The Menlo-Atherton Little League has made several key changes to its program aimed at both improving the quality of play and reducing overly competitive behavior in the younger age divisions, said Dale Sakai, an M-A Little League board member.

The changes, which began in the past season, involved using local high school players and coaches, as well as baseball organizations, to conduct clinics for divisions from T-Ball to Majors. And to reduce excessive competitiveness among younger players, the league has stopped keeping scores in T-Ball and the pitching machines divisions.

Player development

The league launched a Player/Coach Development program to help coaches improve the quality of instruction and introduce players to new drills that enhance their baseball skills.

The development program tapped baseball organizations and local high school players and coaches to help instruct the Little League coaches and players.

Menlo-Atherton High School players and coaches helped with T-Ball instruction, putting on two clinics for each team at the M-A High field. The clinics covered beginning instructions for players, such as how to swing a bat and throw, while teaching Little League coaches how to instruct children at this early stage.

The idea was for the coaches to reinforce the same fundamentals and drills at each practice “and it worked out really well,” said Sakai. “So the quality of play, actually, in T-Ball went up dramatically because we held this program.”

A similar clinic, run by an organization called Kids Love Baseball, was held for players in Single-A, a pitching machine division for less-experienced players. The Menlo School baseball team ran a clinic for the players and coaches in Double-A (a pitching machine division for more advanced players).

Still another organization, called Starting Lineup, performed a clinic for the Triple-A division (the lower level of the kid-pitch divisions), while JS Athletics, run by Jim Noreiga, a former Stanford baseball player, held the clinic for the Majors division (the highest level of competition in Little League).

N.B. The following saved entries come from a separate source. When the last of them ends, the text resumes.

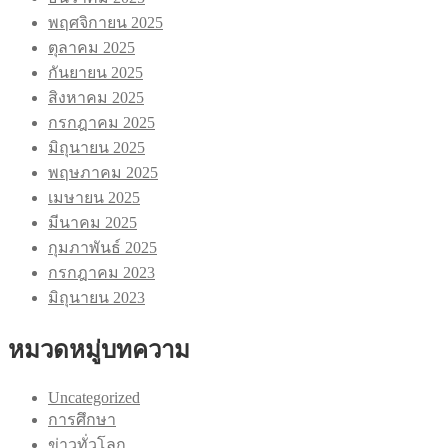
พฤศจิกายน 2025
ตุลาคม 2025
กันยายน 2025
สิงหาคม 2025
กรกฎาคม 2025
มิถุนายน 2025
พฤษภาคม 2025
เมษายน 2025
มีนาคม 2025
กุมภาพันธ์ 2025
กรกฎาคม 2023
มิถุนายน 2023
หมวดหมู่บทความ
Uncategorized
การศึกษา
ข่าวทั่วโลก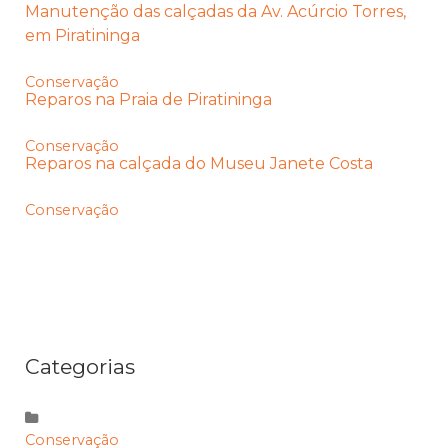
Manutenção das calçadas da Av. Acúrcio Torres,
em Piratininga
Conservação
Reparos na Praia de Piratininga
Conservação
Reparos na calçada do Museu Janete Costa
Conservação
Categorias
Conservação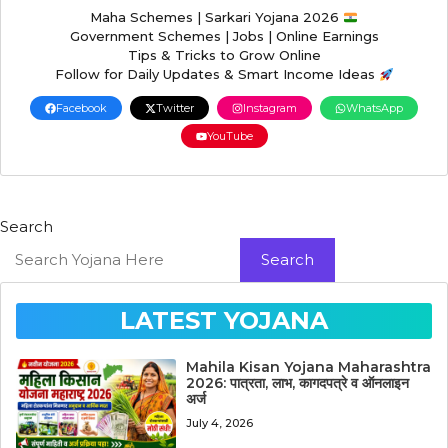
Maha Schemes | Sarkari Yojana 2026
Government Schemes | Jobs | Online Earnings
Tips & Tricks to Grow Online
Follow for Daily Updates & Smart Income Ideas
Facebook
Twitter
Instagram
WhatsApp
YouTube
Search
Search
LATEST YOJANA
Mahila Kisan Yojana Maharashtra
2026: पात्रता, लाभ, कागदपत्रे व ऑनलाइन
अर्ज
July 4, 2026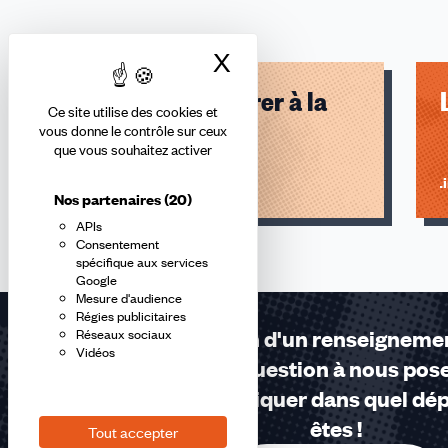
X
Masquer le bandea
Pour quoi adhérer à la
Ce site utilise des cookies et
CFDT ?
vous donne le contrôle sur ceux
que vous souhaitez activer
Lire l'article
Li
Nos partenaires
(20)
APIs
Consentement
spécifique aux services
Google
Mesure d'audience
Régies publicitaires
Besoin d'un renseigneme
Réseaux sociaux
Vidéos
Une question à nous pose
Pensez à nous indiquer dans quel dé
êtes !
Tout accepter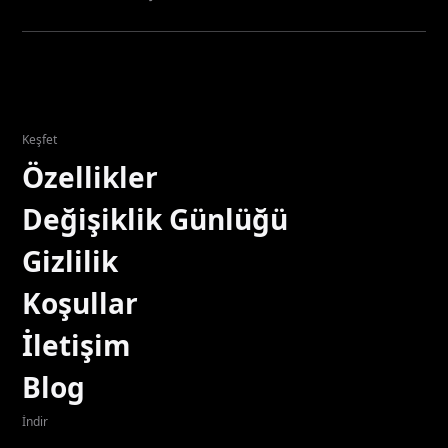
Keşfet
Özellikler
Değişiklik Günlüğü
Gizlilik
Koşullar
İletişim
Blog
İndir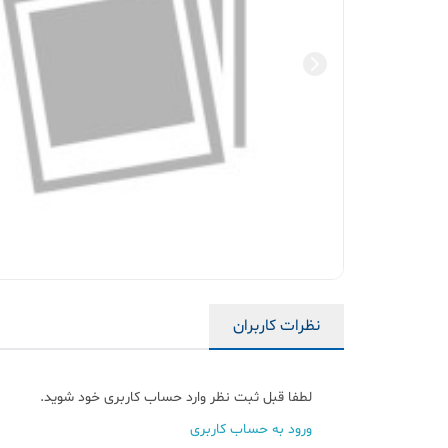
نظرات کاربران
لطفا قبل ثبت نظر وارد حساب کاربری خود شوید.
ورود به حساب کاربری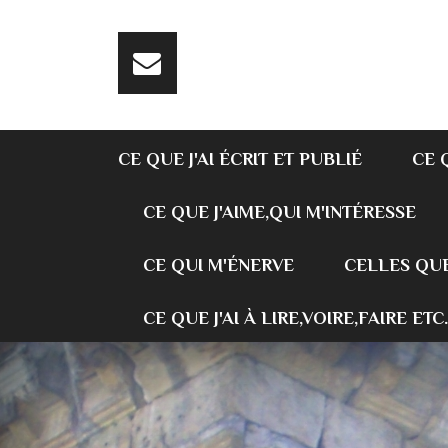
CE QUE J'AI ÉCRIT ET PUBLIÉ
CE 
CE QUE J'AIME,QUI M'INTÉRESSE
CE QUI M'ÉNERVE
CELLES QUE
CE QUE J'AI À LIRE,VOIRE,FAIRE ETC.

In addition to the clinics, the baseball organizations and high school programs were also paid to run one practice for each team in the division they instructed.

The M-A Little League board created a curriculum for each division, describing the skills the board wanted each player to obtain at each level of play.

If some of the division names sound foreign, that’s because of other changes by the board to improve quality of coaching and play. The pitching machine division of the past has been divided into Single-A and Double-A divisions to provide players with more age-appropriate instruction, Sakai said.

The pitching machine division used to have players from age 7 to 10 with a wide range of skill levels. That made it difficult to provide valuable instruction to each player.

Now, the Single-A division has the younger and less experienced players, and the Double-A division has older, more skilled players. Both divisions use a pitching machine, but there are differences in the pitching speed.

Sakai said the feedback he has gotten from players, parents and coaches in the league has been “overwhelmingly positive,” and the level of play in each of the divisions noticeably improved.

Sportsmanship

The M-A Little League board also made some changes to decrease the emphasis on winning in the younger division, and promote sportsmanship in all the divisions.

“We wanted to try to stop [unsportsmanlike] behavior because we thought it was counterproductive” for the kids, said Sakai.

The league, said Sakai, has had many incidents of poor sportsmanship, especially when coaches, parents, and players became overly competitive.

He cited an example of a coach in the former pitching machine division who had all of his players bunt, exploiting the weakness of fielding and throwing in the league to win games at the expense of real game experience for the players.

To combat such behavior, the league has stopped keeping game scores in T-Ball, Single-A and Double-A divisions, with the exception of the Double-A postseason tournament.

Also, the only individual award is one for sportsmanship, given to the player on each team who was not necessarily the best player, but who “exemplified and symbolized the Little League spirit, which is ‘Play Fair, Strive to Win, Do One’s Best,'” said Sakai.